Those of us blessed with this surname have spent years correcting its spelling and pronunciation. Our name doesn’t compute for most people. That may be because it’s not Anglo-Saxon.

Street sign from the Domesday Book of 1086

The name seems to be Norman French. William the Conqueror landed in England in October 1066 – 946 years ago. Since the chances of our surviving to the thousand-year anniversary of this invasion in 2066 appear remote, let’s commemorate now.

The Conqueror spoke French, but he was descended from Vikings. The French called him a Norman, short for Northman, meaning Scandinavian.
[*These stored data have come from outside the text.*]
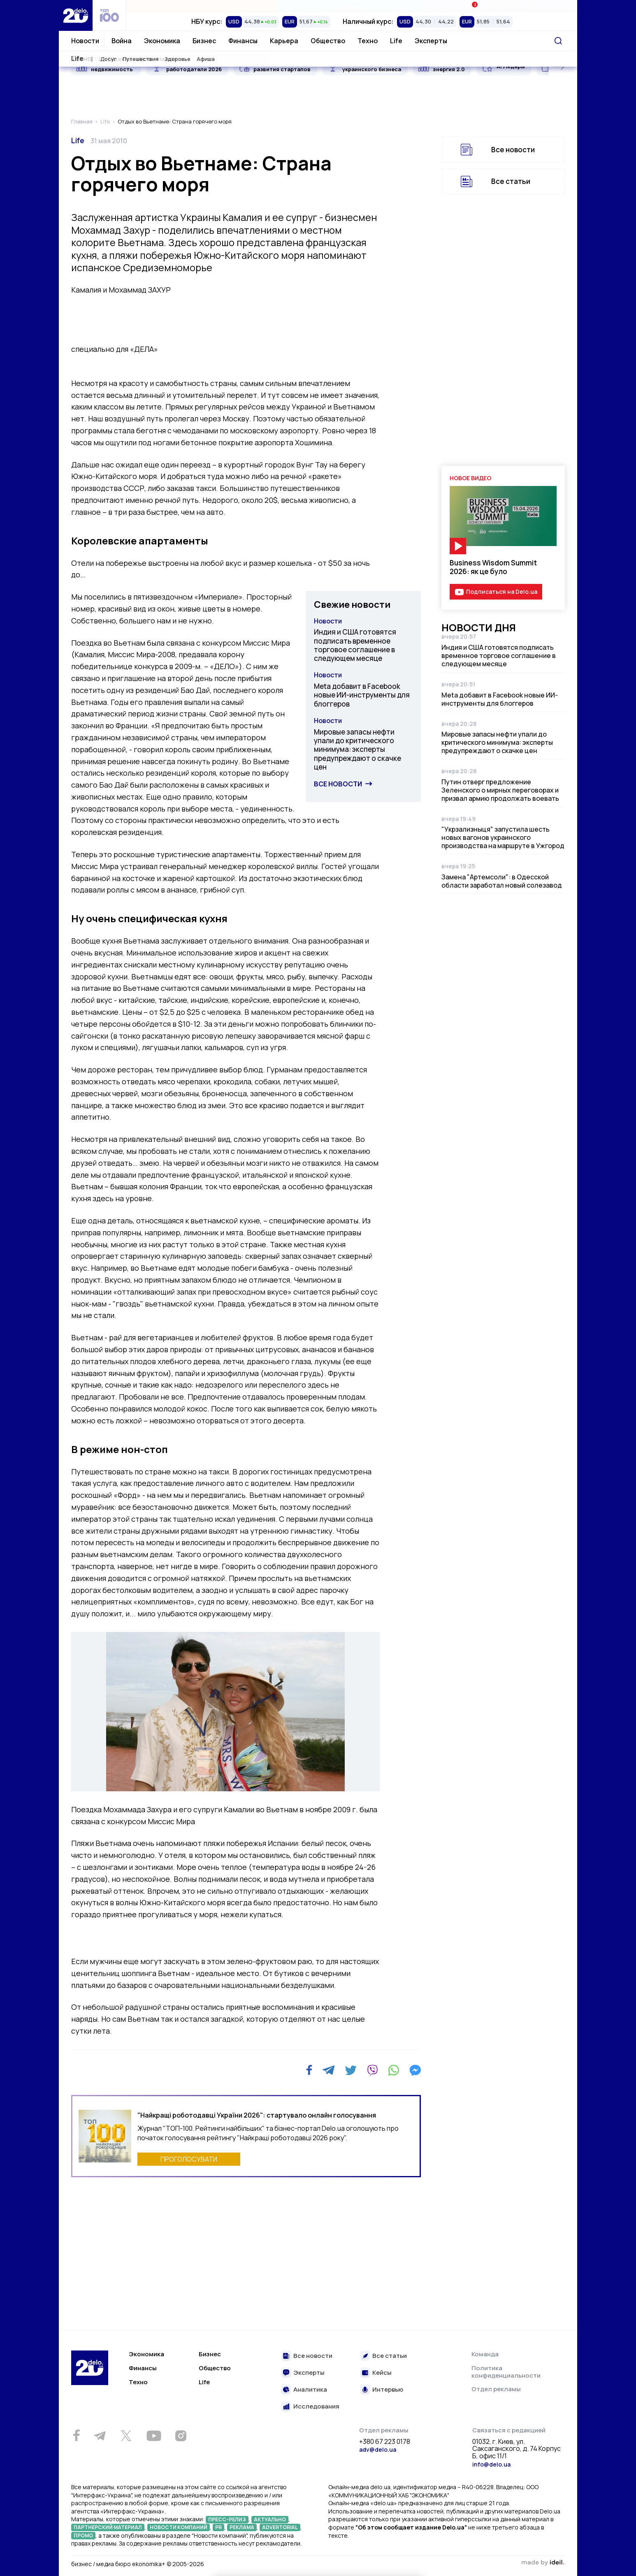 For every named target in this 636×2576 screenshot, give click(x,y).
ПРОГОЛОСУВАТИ (188, 2159)
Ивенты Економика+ (501, 6)
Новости (85, 40)
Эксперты (431, 40)
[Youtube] (153, 2435)
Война (121, 40)
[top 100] (109, 15)
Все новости (338, 783)
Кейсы (382, 2372)
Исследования (316, 2406)
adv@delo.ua (377, 2449)
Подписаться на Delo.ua (501, 591)
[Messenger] (415, 2070)
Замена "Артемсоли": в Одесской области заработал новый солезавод (501, 881)
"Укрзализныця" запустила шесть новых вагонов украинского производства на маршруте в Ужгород (502, 837)
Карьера (284, 40)
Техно (367, 40)
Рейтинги (201, 6)
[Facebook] (309, 2070)
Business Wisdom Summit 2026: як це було (493, 567)
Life (396, 40)
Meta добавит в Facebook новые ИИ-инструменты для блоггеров (362, 695)
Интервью (387, 2389)
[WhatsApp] (393, 2070)
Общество (328, 40)
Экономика (162, 40)
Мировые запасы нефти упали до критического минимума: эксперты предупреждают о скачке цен (357, 749)
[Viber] (372, 2070)
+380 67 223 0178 (384, 2442)
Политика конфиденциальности (506, 2372)
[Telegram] (328, 2070)
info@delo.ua (491, 2464)
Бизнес (204, 40)
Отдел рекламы (496, 2389)
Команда (485, 2354)
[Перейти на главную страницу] (76, 15)
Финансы (243, 40)
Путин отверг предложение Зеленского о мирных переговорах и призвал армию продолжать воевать (500, 790)
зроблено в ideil (542, 2563)
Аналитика (310, 2389)
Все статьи (510, 181)
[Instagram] (180, 2435)
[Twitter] (350, 2070)
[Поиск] (558, 40)
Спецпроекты (351, 6)
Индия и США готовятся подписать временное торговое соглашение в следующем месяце (355, 645) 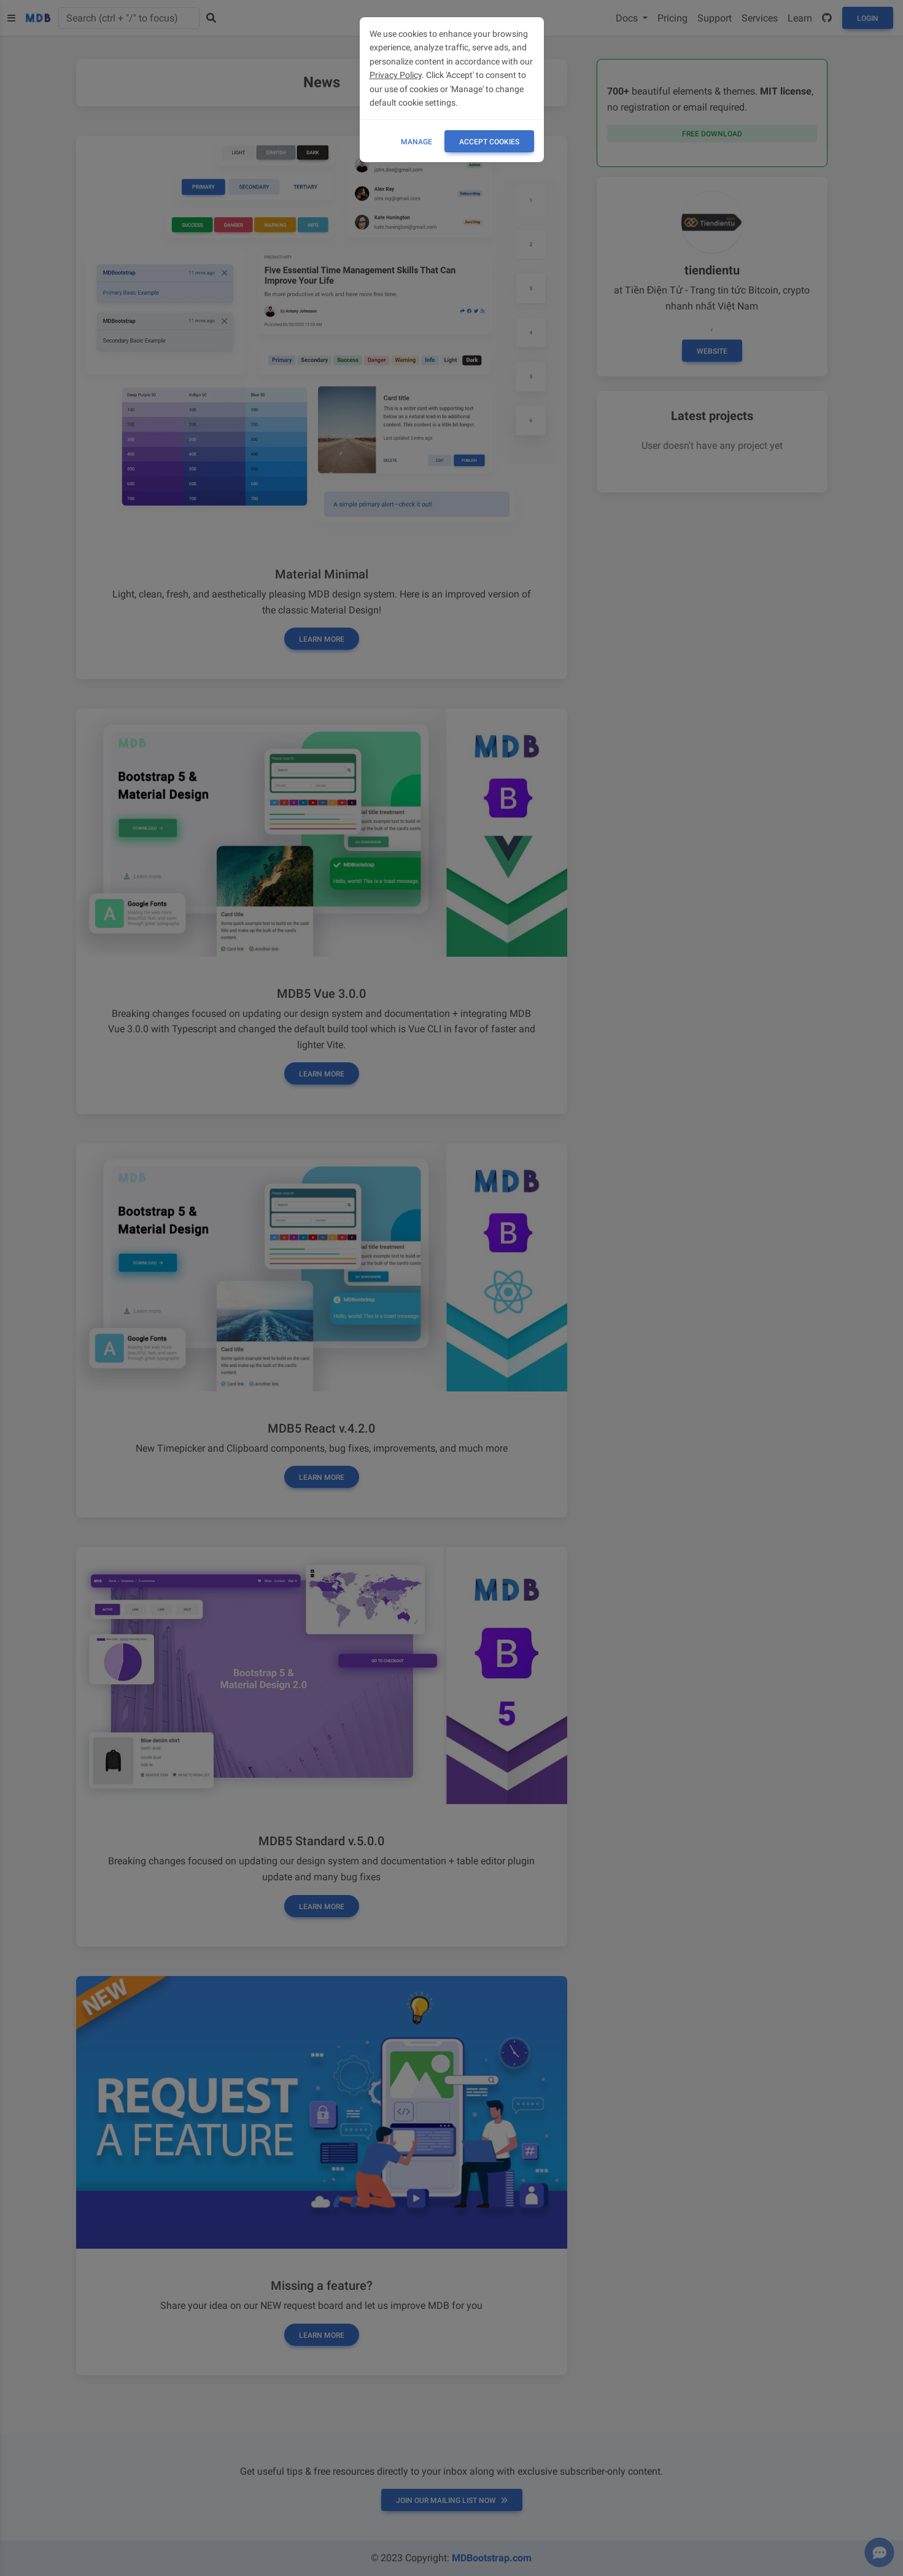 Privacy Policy (396, 75)
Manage (416, 142)
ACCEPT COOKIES (489, 142) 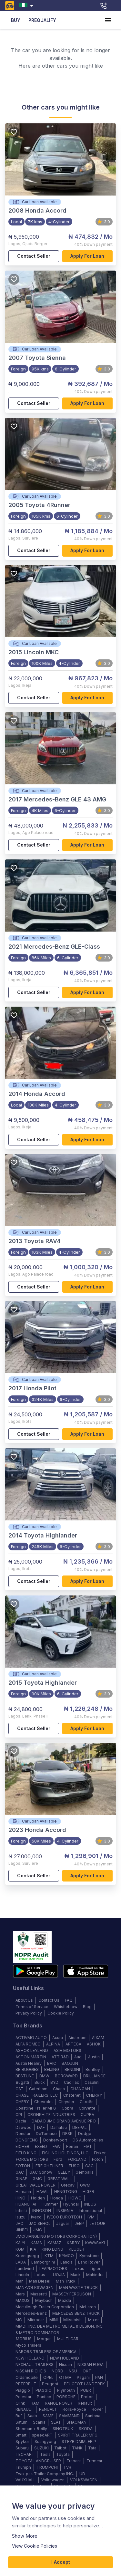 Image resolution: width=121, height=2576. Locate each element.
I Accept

One of William’s knights at the Battle of Hastings was a William Paganell. A history of the Normans mentions a “William Paganel [the spelling varies] lord of Montiers Hubert which is supposed to have been the original seat of this ancient family . . . .” Ordericus Vitalis, The Ecclesiastical History of England and Normandy, Volume 2, p. 427. You can vacation even now in Normandy at Montiers Hubert.

At the corner of Pagnell Lane

The name gradually changed to Pagnell, then Paynell, and then Pannell. P. H. Reaney’s book A Dictionary of British Surnames (London 1958), gives variants: “Paynell, Panal, Panell, Pannell, Pennell.”

Reaney traces the name from Radulfus Pagenel or Paganellus in the Domesday Book (1086). He traces it from Old French Payenel.  The derivation is Latin “paganus,” meaning “rustic” but by medieval times the name meant “heathen” – apparently the man named was not a Christian.

A website about the untitled British nobility lists “Paynell Families of Moutiers-Hubert (Normandy), Drax and Hooton (Yorkshire).” The source asserts that William Paynell and his younger brother Ralph fought the English at Hastings. http://fmg.ac/Projects/MedLands/ENGLISHNOBILITYMEDIEVAL3P-S.htm#_Toc321390336

Most of the Paganels and Paynells held lands in Yorkshire. But somehow the name became attached to the southern village of Littleton Panell in Wiltshire. The village appears in the Domesday Book, the Conqueror’s inventory of English lands, in 1086. The settlement contained 25 households.

The village still exists, and we stopped there in 1984.

A Pagnell Lane and a Pagnell Cottage remain in today’s Littleton Panell. Sorting through some old slides, I came across these pictures I had taken of the village in 1984.

Is the name Pannill, with emphasis on the first syllable, also the name of the village?
I walked into the pub in the village and asked the bartender, “How do you say the name of this place?” Littleton PA-nel, he said. Maybe our DNA goes back to this spot.